* _What you are asked to do_
Below are records; count the lines among them that include the string "Simple", and state only the number.

(Source records)
================

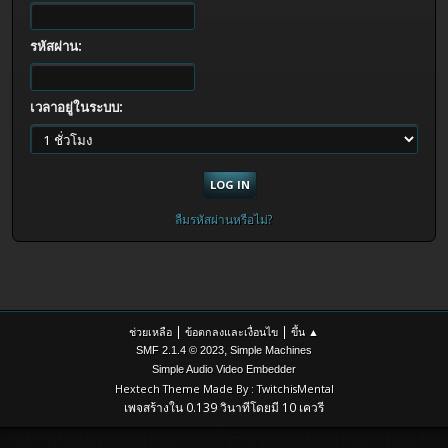
รหัสผ่าน:
เวลาอยู่ในระบบ:
ลืมรหัสผ่านหรือไม่?
|
|
ช่วยเหลือ
ข้อตกลงและเงื่อนไข
ขึ้น ▲
,
SMF 2.1.4 © 2023
Simple Machines
Simple Audio Video Embedder
Hextech Theme Made By : TwitchisMental
เพจสร้างใน 0.139 วินาทีโดยมี 10 เควรี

================

* _Result below_
2